The Gambia–Guinea-Bissau relations
- Gambia: Guinea-Bissau

= The Gambia–Guinea-Bissau relations =

The Gambia–Guinea-Bissau relations are foreign relations between the two West African nations which are part of ECOWAS. A former British colony, the Gambia reached their independence in 1965, while Guinea-Bissau gained their independence from Portugal in 1975. The two countries share historical, cultural and social ties through ethnic groups, trade networks and regional migration.

== History ==
Pre-colonial Kaabu Empire was a dominant power in the region of modern day Gambia and Guinea-Bissau for centuries. Starting from 15th century Portuguese traders and colonialists in Cape Verde developed commercial, social and cultural ties with African societies in Senegambia and upper Guinea.

Brigadier-General Ansumane Mané, a Gambian of Mandinga origin, was a former bodyguard and close ally of President of Guinea-Bissau João Bernardo Vieira during Guinea-Bissau War of Independence.
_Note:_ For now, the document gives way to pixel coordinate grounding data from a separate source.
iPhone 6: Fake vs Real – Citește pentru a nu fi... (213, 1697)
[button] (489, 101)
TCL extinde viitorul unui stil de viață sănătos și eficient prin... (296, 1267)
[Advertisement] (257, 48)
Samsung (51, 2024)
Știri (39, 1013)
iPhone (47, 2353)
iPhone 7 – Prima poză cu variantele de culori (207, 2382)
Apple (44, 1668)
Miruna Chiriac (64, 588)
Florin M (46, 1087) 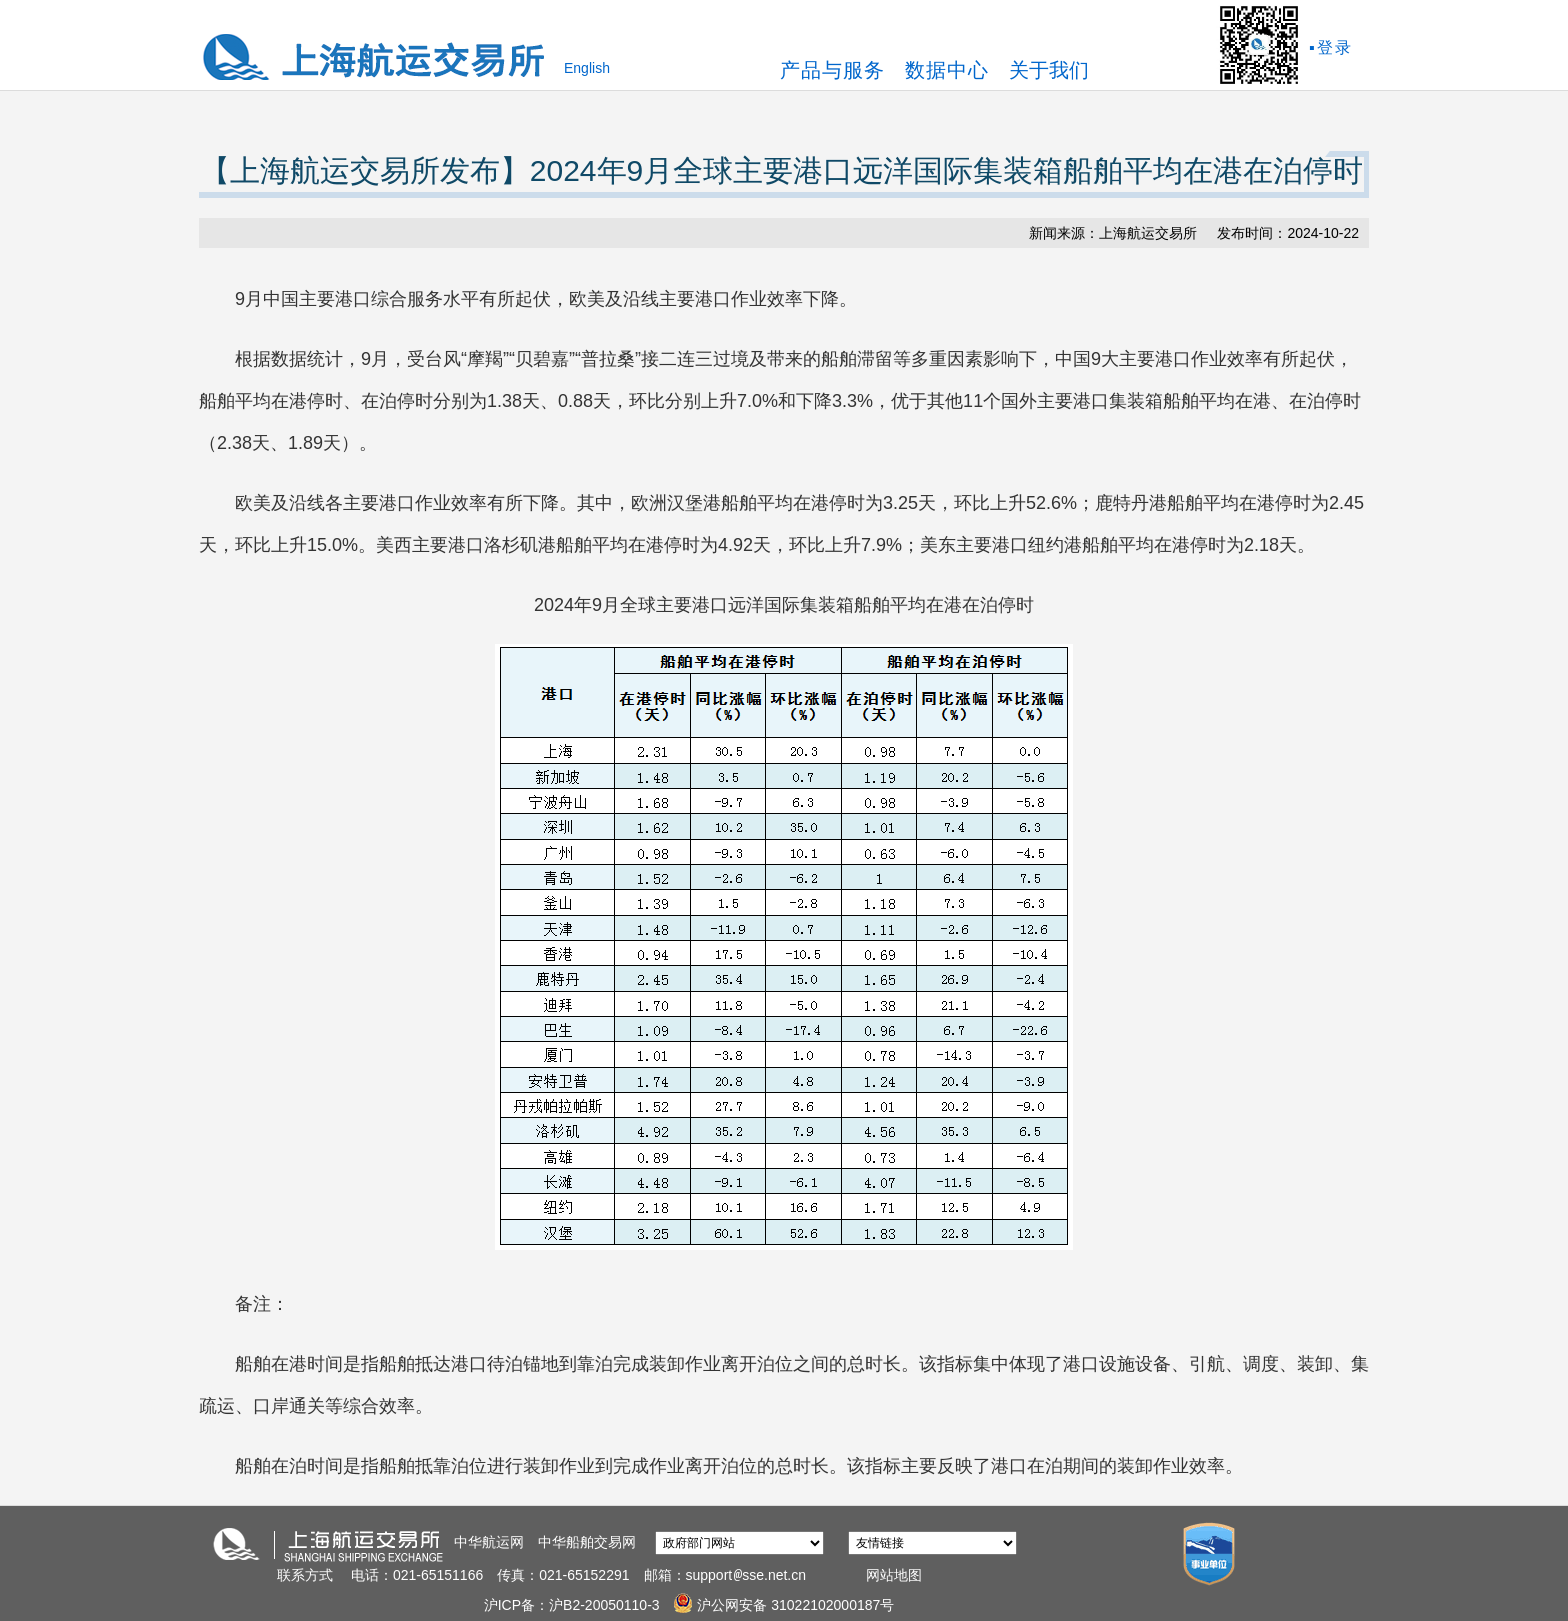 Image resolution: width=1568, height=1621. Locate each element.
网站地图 (894, 1575)
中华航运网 (489, 1542)
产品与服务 (832, 70)
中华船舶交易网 (587, 1542)
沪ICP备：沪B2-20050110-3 (574, 1605)
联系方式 (305, 1575)
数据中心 (947, 70)
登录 (1335, 47)
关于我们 (1049, 70)
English (587, 68)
He took part in the 1980 Guinea-Bissau coup d'état that ousted President Luís Cabral and in the subsequent purge of the Balanta elite. Over time, however, Mané became disillusioned as he was excluded from senior political positions and faced economic pressures.

President of The Gambia Yahya Jammeh played a key role in mediating conflicts in West Africa, including in Guinea-Bissau. In October 1998, he facilitated the first face-to-face meeting between President João Bernardo Vieira and General Ansumane Mané in Banjul during the Guinea-Bissau Civil War. Jammeh accompanied both leaders to an ECOWAS summit in Abuja, where they signed the Abuja Accord, calling for a government of national unity, withdrawal of foreign troops and deployment of ECOMOG and ECOWAS military intervention force.

Although the accord was short-lived, Jammeh continued efforts to prevent further escalation, including humanitarian intervention to allow the deposed President Vieira to seek medical treatment abroad. The Gambia also hosted refugees fleeing conflicts in Guinea-Bissau.

In 2024 two countries marked 50th anniversary of establishment of diplomatic relations.

On 8 September 2025, The Gambia and Guinea-Bissau signed the Security Cooperation Agreement in Bissau during an official visit by President of Gambia Adama Barrow. The accord is intended to promote stability and address shared threats in the West African sub-region, including cross-border trafficking and armed attacks.